В трех этажах этого дома Шоке чувствует себя затерянным и часто скучает по очаровательному виду на сад Тюильри, так долго ласкавшему его взор. И не странно ли? Деньги — а их теперь в его распоряжении много — лишили Шоке какой-то доли удовольствия, которое он раньше испытывал, роясь, выискивая и покупая полотна. Его восхищение Сезанном, Моне, Ренуаром ни в коем случае не ослабело. О нет! Когда Шоке приезжает в Лилль, свой родной город, кто-нибудь из друзей обычно приходит побеседовать с ним о лилльском светиле, художнике Каролюсе Дюране. «Каролюс Дюран! — восклицает Шоке. — Какой такой Каролюс Дюран? Честное слово, я никогда не слыхал в Париже этого имени. Вы уверены, что не ошибаетесь? Сезанн, Ренуар, Моне — вот имена художников, о которых говорит весь Париж, но о вашем Каролюсе — нет, вы, безусловно, заблуждаетесь!»

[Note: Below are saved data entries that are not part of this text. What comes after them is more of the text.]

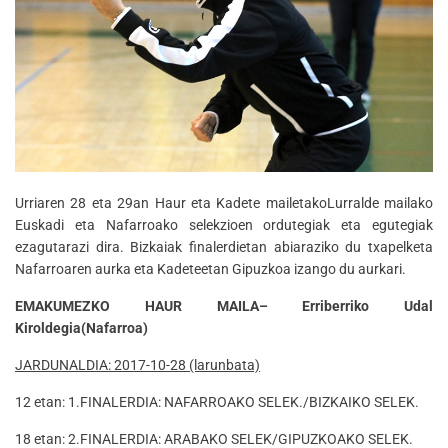
Urriaren 28 eta 29an Haur eta Kadete mailetakoLurralde mailako
Euskadi eta Nafarroako selekzioen ordutegiak eta egutegiak
ezagutarazi dira. Bizkaiak finalerdietan abiaraziko du txapelketa
Nafarroaren aurka eta Kadeteetan Gipuzkoa izango du aurkari.
EMAKUMEZKO HAUR MAILA– Erriberriko Udal
Kiroldegia(Nafarroa)
JARDUNALDIA: 2017-10-28 (larunbata)
12 etan: 1.FINALERDIA: NAFARROAKO SELEK./BIZKAIKO SELEK.
18 etan: 2.FINALERDIA: ARABAKO SELEK/GIPUZKOAKO SELEK.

В Гатенвилле Сезанн пишет новый портрет своего друга Шоке в той манере, в какой сейчас предпочитает работать, и манере, когда модель имеет лишь одно основное назначение — дать предлог для анализа новых форм, сведенных к самому существенному, к почти геометрической простоте и построенных в строжайшем порядке. Но Сезанн не задерживается у Шоке. Художник собирается в Экс, к Гортензии, он должен повидать мать, Марию, Жа де Буффан, его уединенные холмы, вновь почувствовать спокойное, умиротворяющее величие родной провансальской земли. В душе у Сезанна больше нет иллюзий. Надо иметь много веры в себя и много оптимизма, чтобы в 47 лет в его обстоятельствах еще надеяться на вознаграждение в будущем.
Если он продолжает писать, то единственно из обостренной потребности, из рокового влечения к игре красок. Он изверился. Его полотна обречены на безвестность, на трагическую судьбу незавершенных произведений, на то полное забвение, которому подвергаются вещи, когда люди к ним равнодушны. Что еще он может ждать от будущего? Ни слова добряка Танги, ни Писсарро, ни слова несчастного Гогена или безумца Ван-Гога, ни восхищение этого чудесного Шоке не могут ничего изменить в его судьбе. Золя в своем романе «Творчество» несколькими фразами заклеймил бесполезность подобных восторгов, высмеял энтузиазм Шоке и тот благоговейный трепет, с каким он уносит к себе полотна Сезанна — «полотна сумасшедшего, которые он повесит у себя рядом с картинами замечательных мастеров».